Now, here is what happened. After Faraday, came Morse and Bell, who used the idea as a means of communication—the telegraph and the telephone. Edison made the idea glow and lit up the world. Marconi and deForest went Morse and Bell one better and laid the foundation for radio.

But here is the point—for over 2,500 years, that electrical thought had been growing. It had been carefully cultivated and expanded by a few straight-thinking men—a Greek, an Englishman, a German, a Dane, an American and an Italian. Often these men were working at the same time, unknown to each other. And this small, apparently unimportant idea in the year 600 B.C. has grown until it has literally changed the face of the earth and the habits of its people.

Here is an interesting thing about intangible ideas like this one. Once they occur, they are indestructible. Wars, plagues and persecutions may drive them out of sight for a while but they always spring back again—perhaps in another man’s brain, perhaps in some other part of the world, to be cultivated and enlarged.

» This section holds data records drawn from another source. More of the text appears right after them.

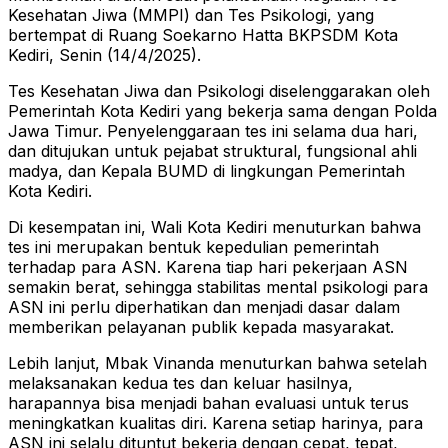
Kesehatan Jiwa (MMPI) dan Tes Psikologi, yang
bertempat di Ruang Soekarno Hatta BKPSDM Kota
Kediri, Senin (14/4/2025).
Tes Kesehatan Jiwa dan Psikologi diselenggarakan oleh
Pemerintah Kota Kediri yang bekerja sama dengan Polda
Jawa Timur. Penyelenggaraan tes ini selama dua hari,
dan ditujukan untuk pejabat struktural, fungsional ahli
madya, dan Kepala BUMD di lingkungan Pemerintah
Kota Kediri.
Di kesempatan ini, Wali Kota Kediri menuturkan bahwa
tes ini merupakan bentuk kepedulian pemerintah
terhadap para ASN. Karena tiap hari pekerjaan ASN
semakin berat, sehingga stabilitas mental psikologi para
ASN ini perlu diperhatikan dan menjadi dasar dalam
memberikan pelayanan publik kepada masyarakat.
Lebih lanjut, Mbak Vinanda menuturkan bahwa setelah
melaksanakan kedua tes dan keluar hasilnya,
harapannya bisa menjadi bahan evaluasi untuk terus
meningkatkan kualitas diri. Karena setiap harinya, para
ASN ini selalu dituntut bekerja dengan cepat, tepat,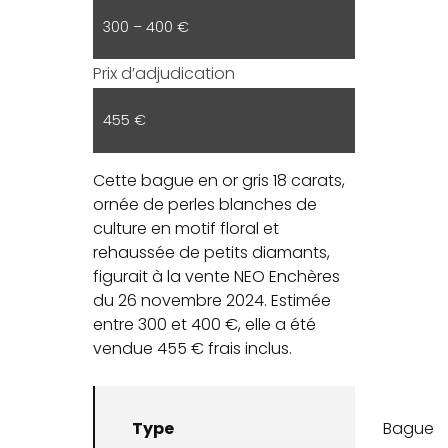
300 – 400 €
Prix d’adjudication
455 €
Cette bague en or gris 18 carats,
ornée de perles blanches de
culture en motif floral et
rehaussée de petits diamants,
figurait à la vente NEO Enchères
du 26 novembre 2024. Estimée
entre 300 et 400 €, elle a été
vendue 455 € frais inclus.
Type
Bague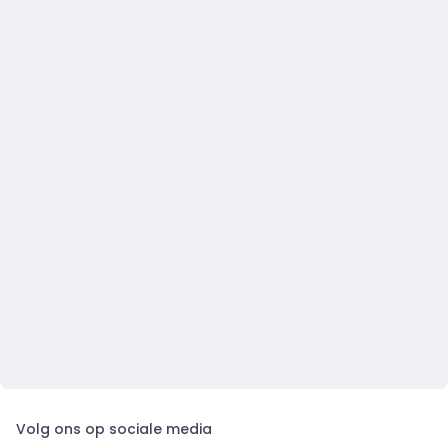
Volg ons op sociale media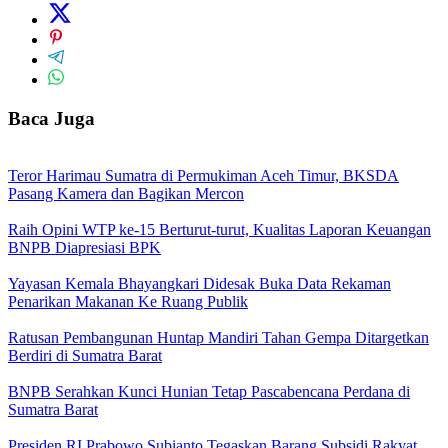
Baca Juga
Teror Harimau Sumatra di Permukiman Aceh Timur, BKSDA
Pasang Kamera dan Bagikan Mercon
Raih Opini WTP ke-15 Berturut-turut, Kualitas Laporan Keuangan
BNPB Diapresiasi BPK
Yayasan Kemala Bhayangkari Didesak Buka Data Rekaman
Penarikan Makanan Ke Ruang Publik
Ratusan Pembangunan Huntap Mandiri Tahan Gempa Ditargetkan
Berdiri di Sumatra Barat
BNPB Serahkan Kunci Hunian Tetap Pascabencana Perdana di
Sumatra Barat
Presiden RI Prabowo Subianto Tegaskan Barang Subsidi Rakyat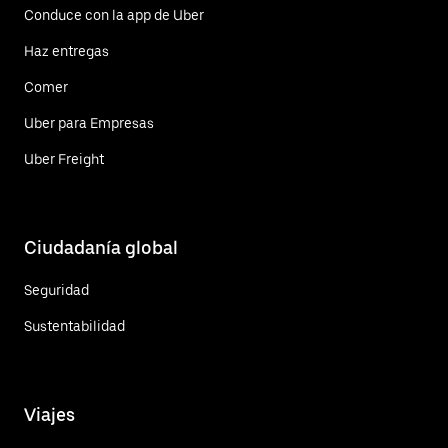
Conduce con la app de Uber
Haz entregas
Comer
Uber para Empresas
Uber Freight
Ciudadanía global
Seguridad
Sustentabilidad
Viajes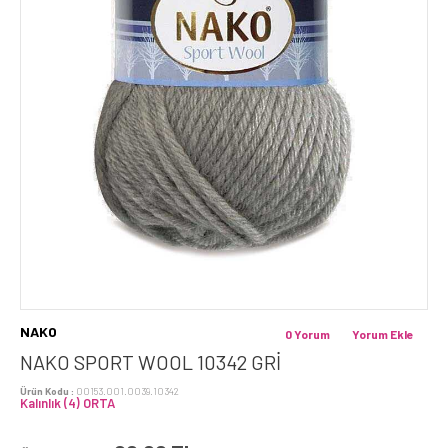
NAKO
0 Yorum
Yorum Ekle
NAKO SPORT WOOL 10342 GRI
Ürün Kodu :
00153.001.0039.10342
Kalınlık (4) ORTA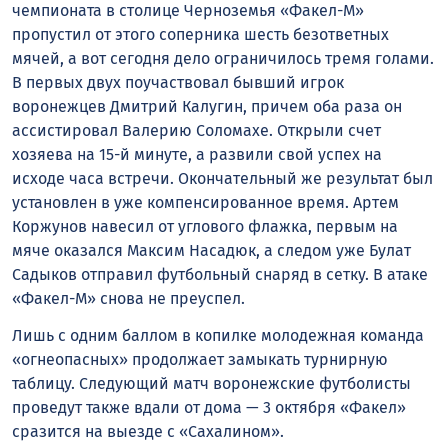
чемпионата в столице Черноземья «Факел-М»
пропустил от этого соперника шесть безответных
мячей, а вот сегодня дело ограничилось тремя голами.
В первых двух поучаствовал бывший игрок
воронежцев Дмитрий Калугин, причем оба раза он
ассистировал Валерию Соломахе. Открыли счет
хозяева на 15-й минуте, а развили свой успех на
исходе часа встречи. Окончательный же результат был
установлен в уже компенсированное время. Артем
Коржунов навесил от углового флажка, первым на
мяче оказался Максим Насадюк, а следом уже Булат
Садыков отправил футбольный снаряд в сетку. В атаке
«Факел-М» снова не преуспел.
Лишь с одним баллом в копилке молодежная команда
«огнеопасных» продолжает замыкать турнирную
таблицу. Следующий матч воронежские футболисты
проведут также вдали от дома — 3 октября «Факел»
сразится на выезде с «Сахалином».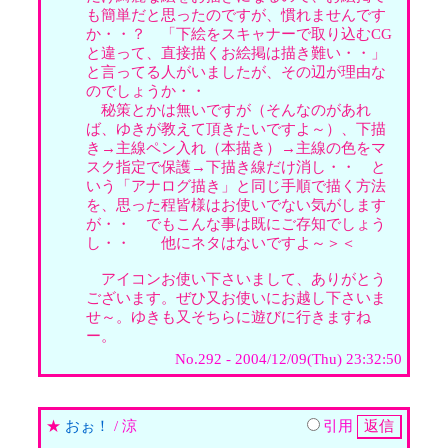
も簡単だと思ったのですが、慣れませんです
か・・？ 「下絵をスキャナーで取り込むCG
と違って、直接描くお絵掲は描き難い・・」
と言ってる人がいましたが、その辺が理由な
のでしょうか・・
秘策とかは無いですが（そんなのがあれ
ば、ゆきが教えて頂きたいですよ～）、下描
き→主線ペン入れ（本描き）→主線の色をマ
スク指定で保護→下描き線だけ消し・・ と
いう「アナログ描き」と同じ手順で描く方法
を、思った程皆様はお使いでない気がします
が・・ でもこんな事は既にご存知でしょう
し・・ 他にネタはないですよ～＞＜
アイコンお使い下さいまして、ありがとう
ございます。ぜひ又お使いにお越し下さいま
せ～。ゆきも又そちらに遊びに行きますね
ー。
No.292 - 2004/12/09(Thu) 23:32:50
★
おぉ！
/ 涼
引用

And I cannot feel but sometime there will be another mentality similar to Schubert’s that will catch the same theme that he had, and write the finishing part of that great symphony.

There have been only a few thousand of these thought cultivators in the history of the world. It has been said that except for about 1,500 of these thinkers living in the last 3,000 years, we might still be living in caves.

Now, somebody might say that if these people are as rare as all that there isn’t much that can be done about it. We’ll just have to wait until one happens to come along. But that isn’t true. We can develop thinkers just as we can educate people in other lines. If no one practiced playing the violin, there wouldn’t be any great violinists. Through practice, we can develop this ability to think.

Along with these original thinkers, we have millions who are afflicted with mental laziness—those who are satisfied. They are the easy thinkers. When a new thought is given them, they find it much easier to agree than to question it. And that is dangerous, especially if the idea is a bad one.

We are fighting the world’s greatest war because millions of people were sold one of these bad ideas. But I am still in hope that we can some day put as much energy into the development of good, constructive ideas as we are now putting into the fighting of a bad one.

And speaking of good, constructive ideas, we might still go back to 600 B.C. and find out why the amber picked up the straws. We don’t know that yet. If we did, I believe we could open up new fields that might be quite as important as the electric light, the telephone or the radio.